Łukaszenka oskarża Ukrainę i odgraża się. "Nie dotykajcie mojego państwa"
Przywódca Białorusi Alaksandr Łukaszenka oskarżył Ukrainę o rzekome wystrzelenie rakiet na terytorium Białorusi - podała Ukraińska Prawda, powołując się na białoruską agencję państwową BiełTA i rosyjską agencja państwową RIA Nowosti.
- Jesteśmy prowokowani. Muszę wam to powiedzieć: trzy dni temu, może trochę więcej, z terytorium Ukrainy próbowali zaatakować obiekty wojskowe na terytorium Białorusi. Ale, dzięki Bogu, systemy przeciwlotnicze zdołały przechwycić wszystkie pociski, które zostały wystrzelone przez Siły Zbrojne Ukrainy - miał stwierdzić w sobotę Łukaszenka.
Groźby Łukaszenki. "Nie dotykajcie mojego państwa"
Białoruski dyktator powiedział też, że nakazał swoim siłom "wycelować w ośrodki decyzyjne w zachodnich stolicach". - Nie dotykajcie mojego państwa.
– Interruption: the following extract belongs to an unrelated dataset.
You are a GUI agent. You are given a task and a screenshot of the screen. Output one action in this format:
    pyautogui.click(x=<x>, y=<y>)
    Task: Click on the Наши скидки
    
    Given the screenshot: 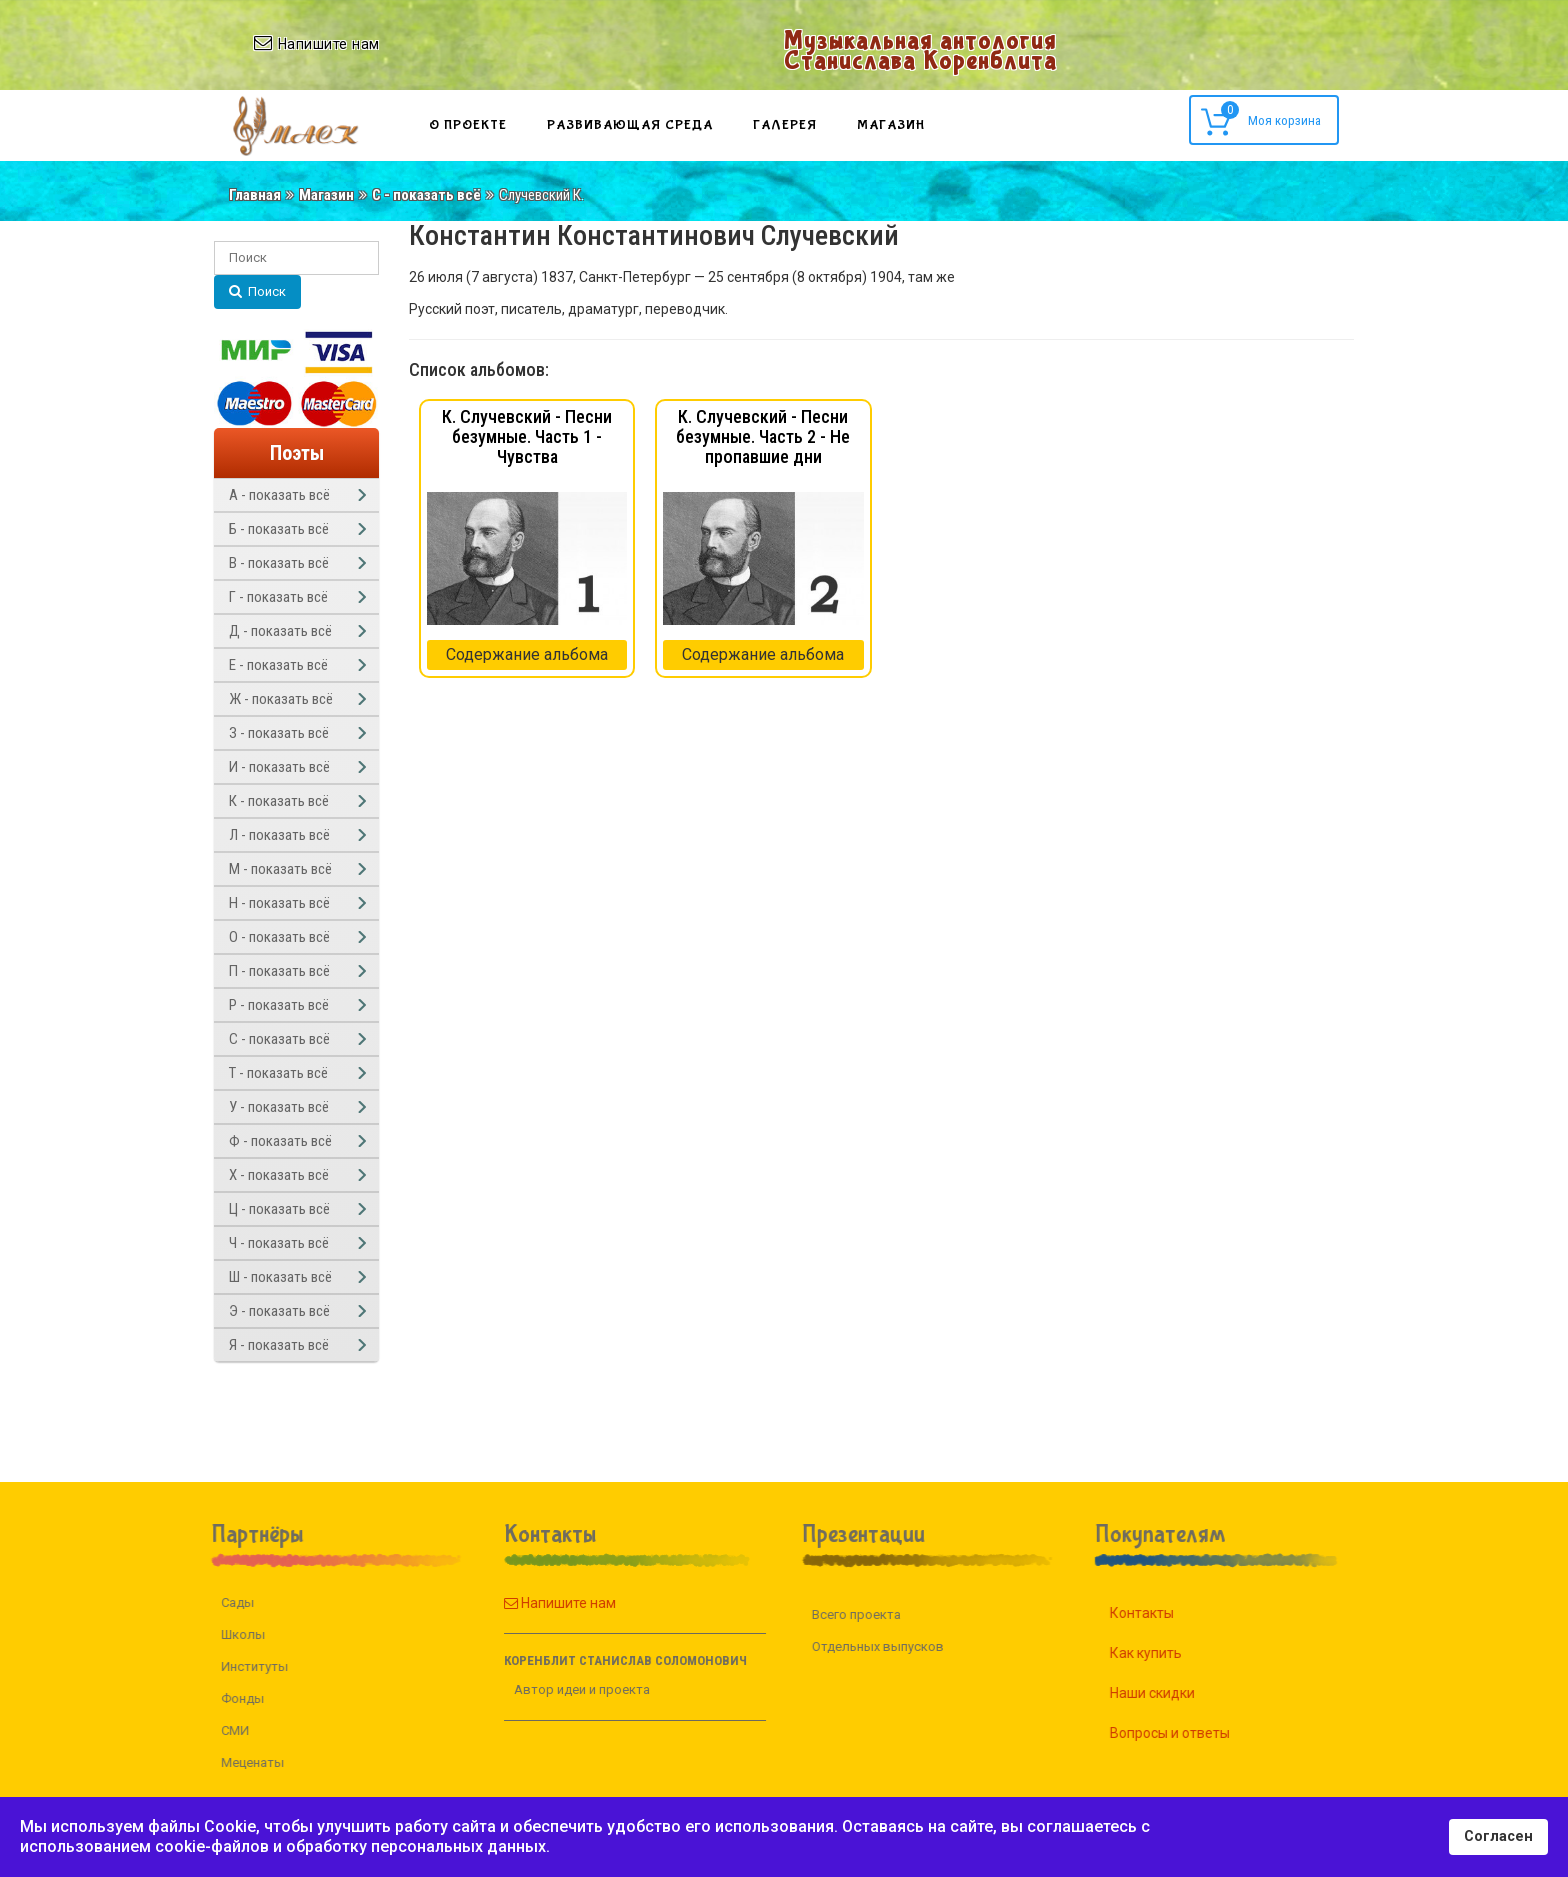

Nie dotykajcie mojego narodu białoruskiego, jeśli macie jeszcze instynkt samozachowawczy - stwierdził.
Samozwańczy prezydent zapewnił jednocześnie, że Białoruś nie dąży do walki w Ukrainie, a jego kraj "absolutnie nie potrzebuje" tej wojny. - Zapewniam pod przysięgą: ani jeden żołnierz Białorusi nie walczy na terytorium Ukrainy - przekonywał, cytowany przez Ukraińską Prawdę.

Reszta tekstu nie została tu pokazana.